= Nonlinear metamaterial =

A nonlinear metamaterial is an artificially constructed material that can exhibit properties not yet found in nature. Its response to electromagnetic radiation can be characterized by its permittivity and material permeability. The product of the permittivity and permeability results in the refractive index. Unlike natural materials, nonlinear metamaterials can produce a negative refractive index. These can also produce a more pronounced nonlinear response than naturally occurring materials.

Nonlinear metamaterials are a periodic, nonlinear, transmission medium. These are a type of negative index metamaterial where the nonlinearity is available because the microscopic electric field of the inclusions can be larger than the macroscopic electric field of the electromagnetic (EM) source.

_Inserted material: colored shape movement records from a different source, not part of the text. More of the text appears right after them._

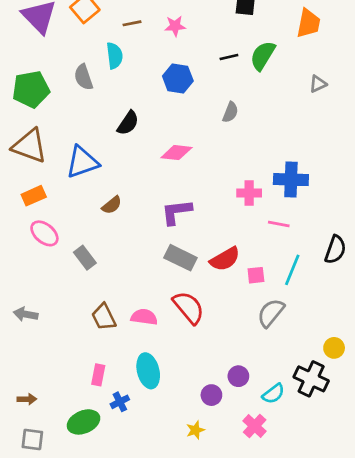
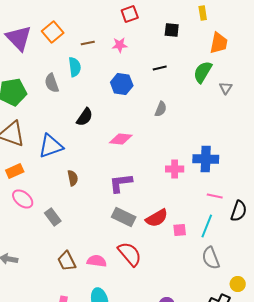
green semicircle: (263, 56) -> (203, 72), moved
gray triangle: (318, 84) -> (226, 88), turned -32
brown semicircle: (112, 205) -> (73, 178), turned -63
pink line: (279, 224) -> (215, 196), moved
gray semicircle: (271, 313) -> (211, 258), moved, turned -60

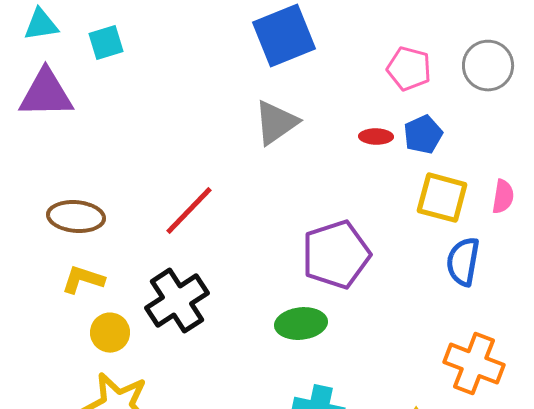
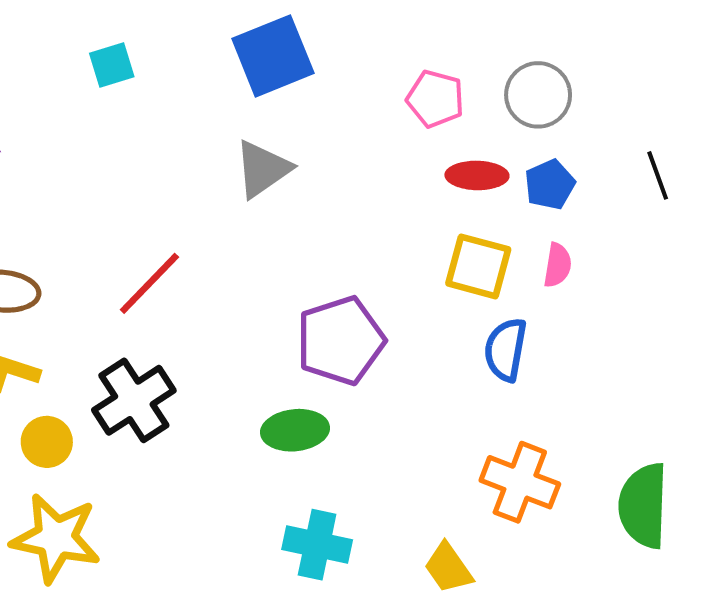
cyan square: (106, 43) -> (112, 65), moved
blue pentagon: (423, 135) -> (550, 185), moved
red ellipse: (376, 137) -> (477, 175), moved, size x1.4

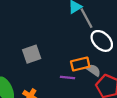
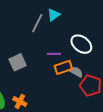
gray line: (86, 18) -> (37, 23), moved, turned 60
purple line: (68, 77) -> (54, 54), moved

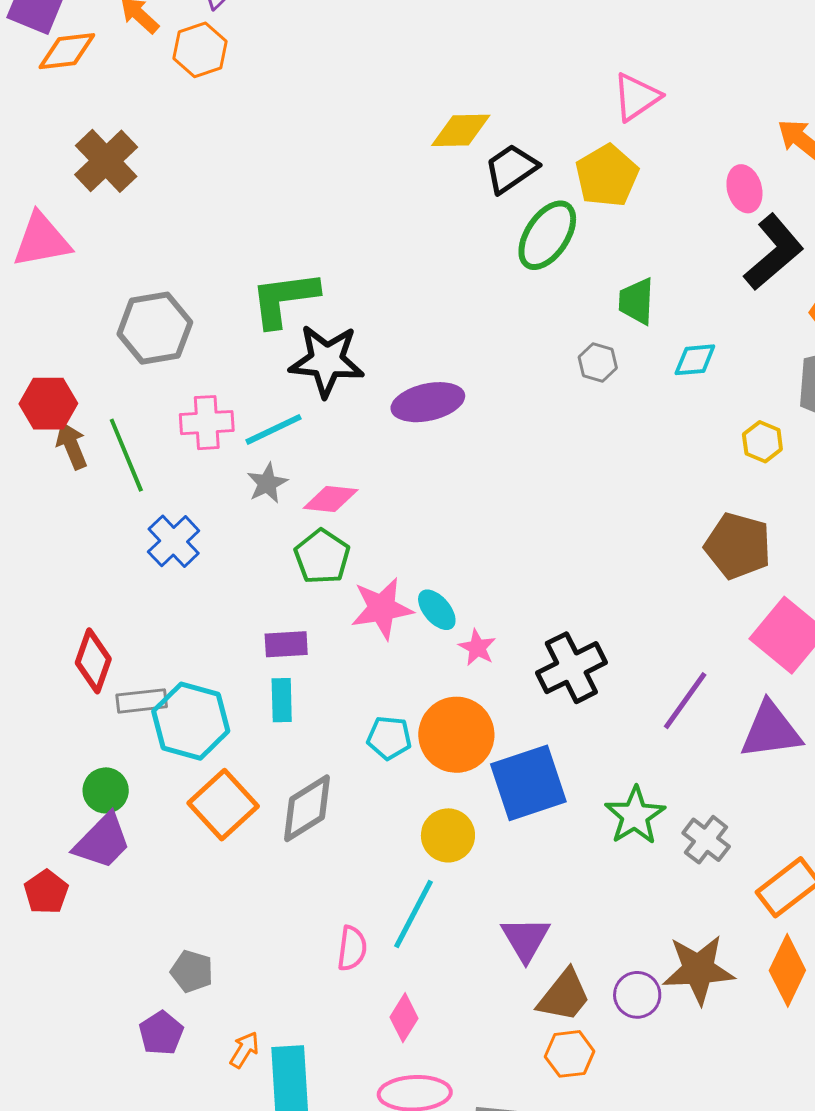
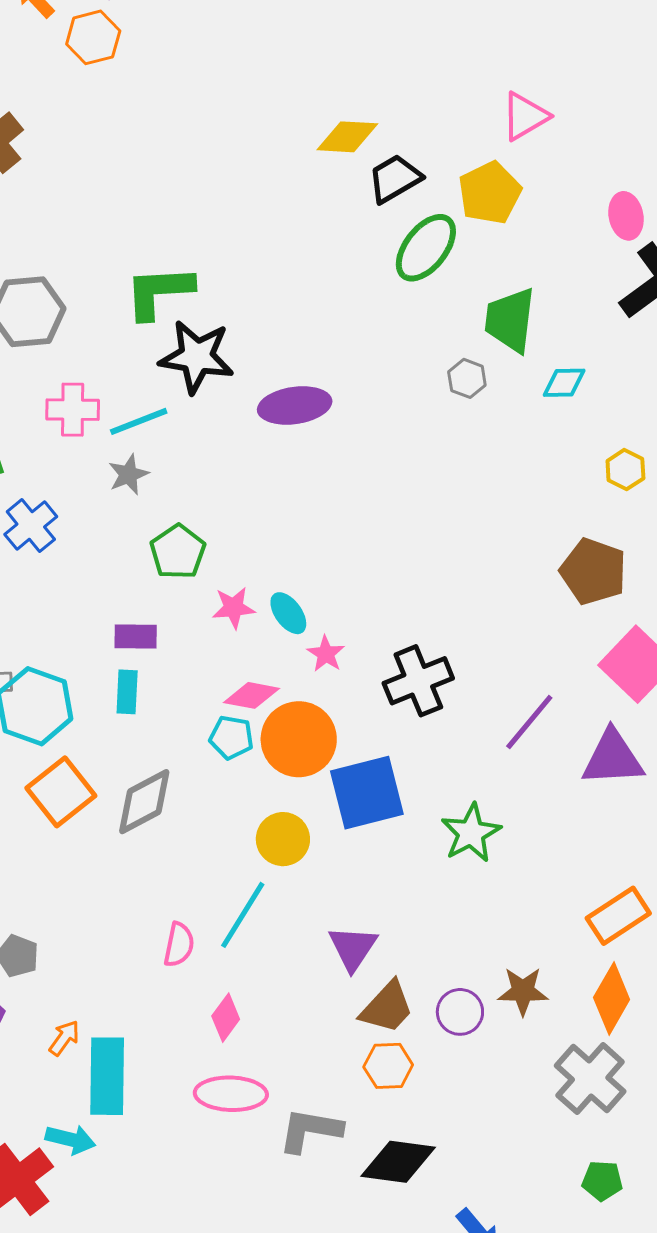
green trapezoid: (636, 301) -> (510, 320), size x1.4
pink diamond: (331, 499) -> (251, 695), moved
pink star: (382, 608) -> (234, 608), size x0.7
gray cross: (706, 840) -> (590, 1079), moved, size x1.5
brown star: (698, 970) -> (523, 991), size x0.7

This then becomes a useful tool which allows for enhancing the nonlinear behavior of the metamaterial. A dominant nonlinear response, however, can be derived from the hysteresis-type dependence of the material's magnetic permeability on the magnetic component of the incident electromagnetic wave (light) propagating through the material. Furthermore, the hysteresis-type dependence of the magnetic permeability on the field intensity allows changing the material from left to right-handed and back.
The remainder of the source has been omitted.